MONACO: Fernando Alonso has welcomed plans to shake up Formula One from 2017, with the former two-time world champion claiming the sport has been going the wrong way for several years.
Asked how he could see what was going wrong, the Spaniard, who won back-to-back world titles in 2005 and 2006, said: "I think the grandstands tell us."
Attendances at Grands Prix have been dropping along with television viewing figures, leading to last week's proposals from the Formula One Strategy Group to revamp the rules.
The group said it wants to see faster cars and the return of refuelling which has been out of the sport since 2010.
McLaren driver Alonso said he felt a return to testing would solve most problems.
"If the tests come back we will have similar rules to seven or eight years ago, which means the last four or five years we have been going in the wrong direction," the 33-year-old said, pointing out that refuelling would add more spectacle and imagination.
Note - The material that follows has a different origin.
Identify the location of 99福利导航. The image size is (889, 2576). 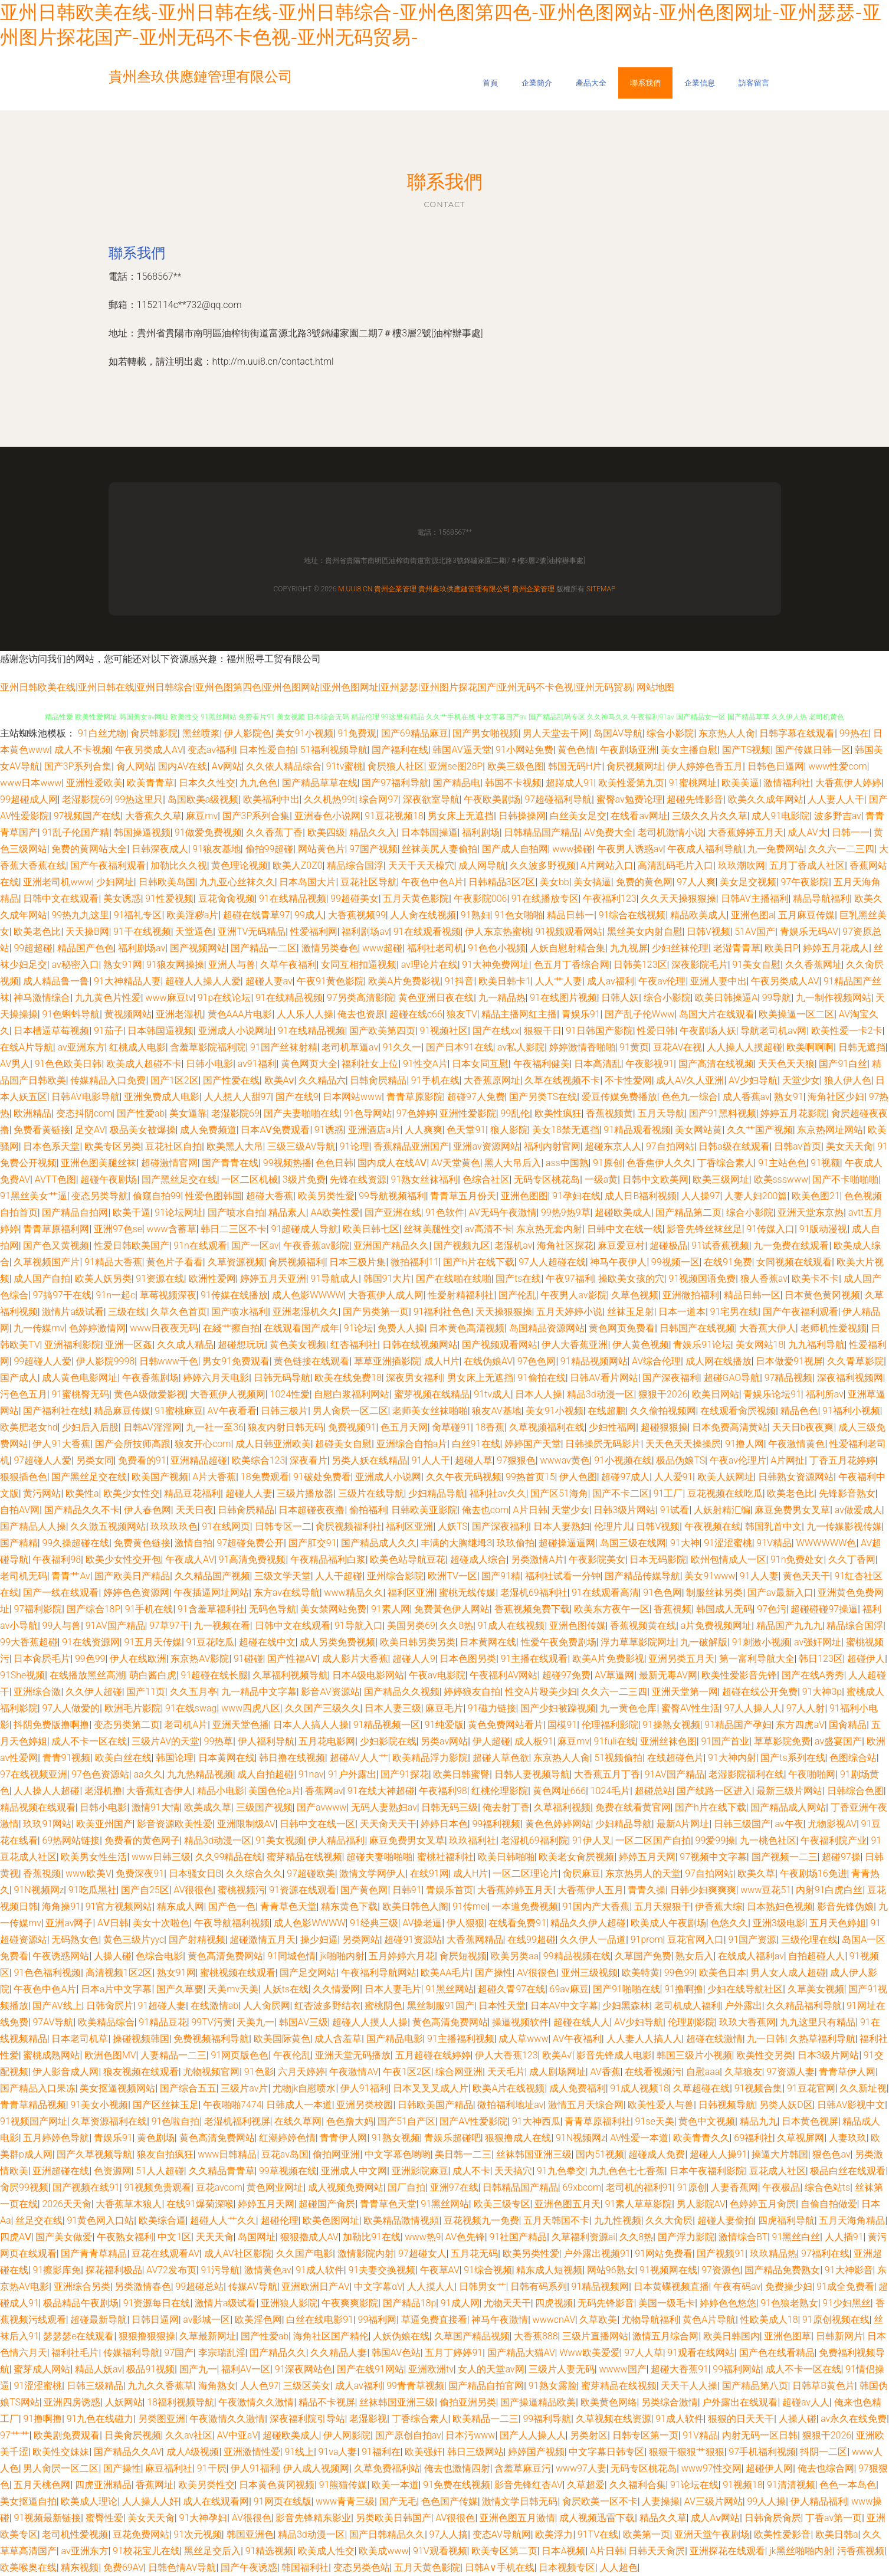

"Probably, it will open some kind of strategy imagination that could help you in some of the races," he said.
"If you can choose whatever fuel you can start on, or do the first stint with. Things like that helped in the past. I remember in 2003 getting some pole positions with half the fuel of the others and then, in the race, you see what happened.
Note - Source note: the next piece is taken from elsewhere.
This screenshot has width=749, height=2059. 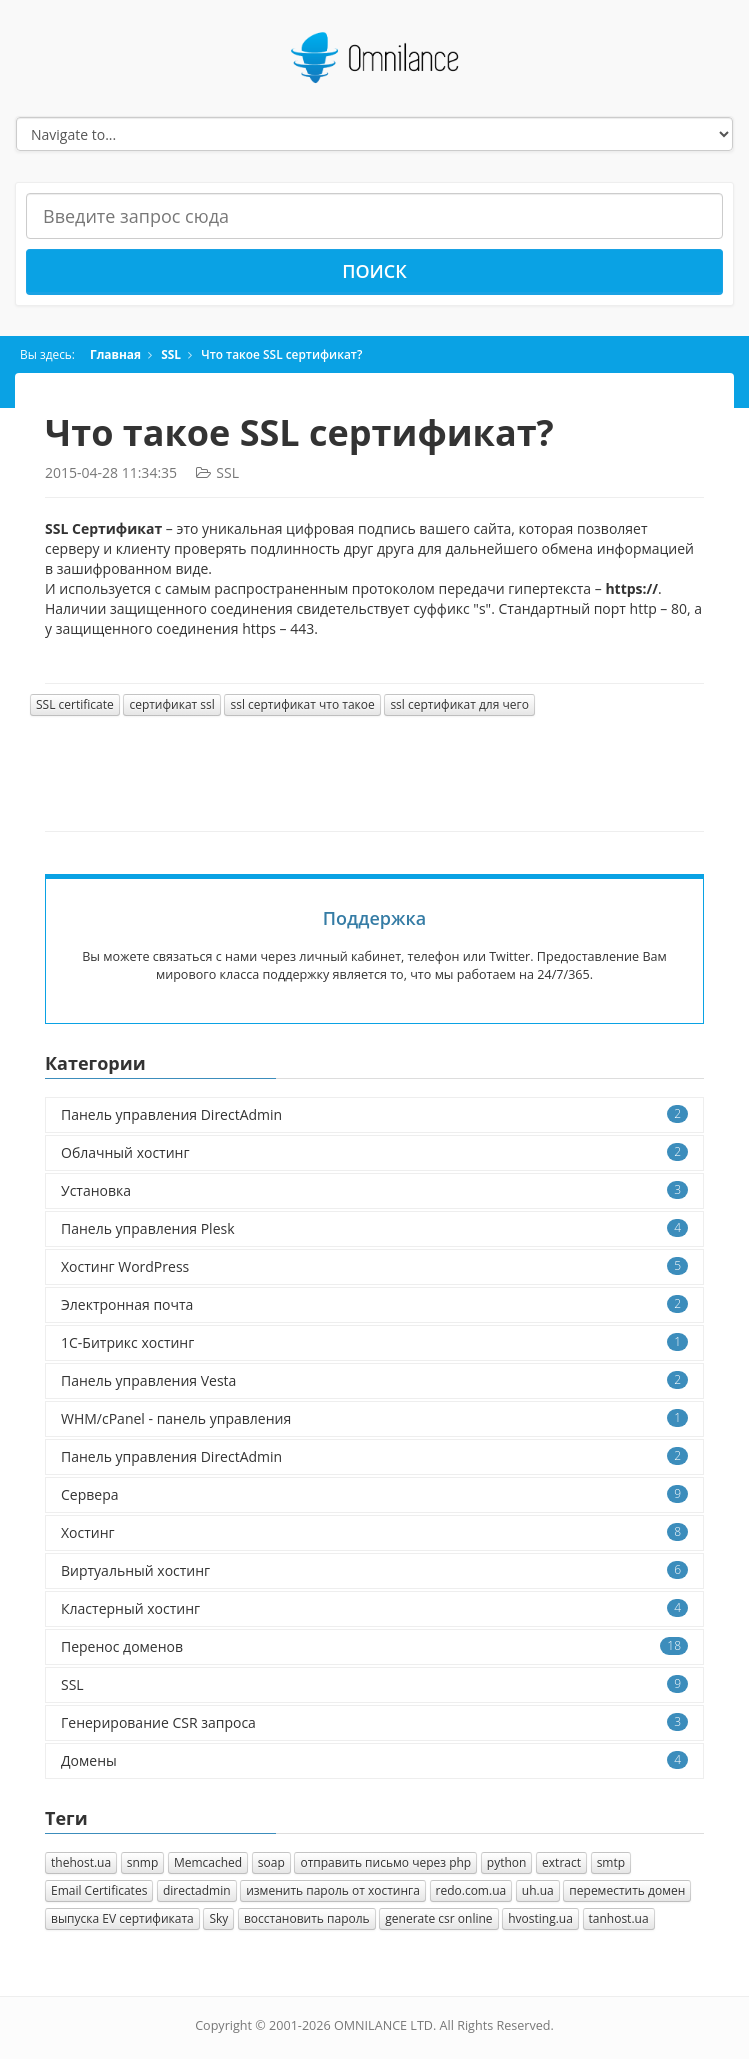 I want to click on uh.ua, so click(x=538, y=1890).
"The first ten laps you are leading the group and it may rain or have a safety car. Many things can happen that will change the weekend.2
Alonso hit out at the current predictability of Formula One.
"If you gave me a piece of paper and a pen, I will put you the grid order for here, Canada and Austria. I will miss one or two positions, but this is what probably the fans are not welcoming now."
Finally, in a scathing assessment of modern Formula One, he said he had not felt pushed to perform since 2005.
"In 2005, the cars were eight seconds quicker."
"In Malaysia this year, the engineers made a calculation that the winner this year compared to the winner in 2006 was six laps slower -- so he would have been lapped six times."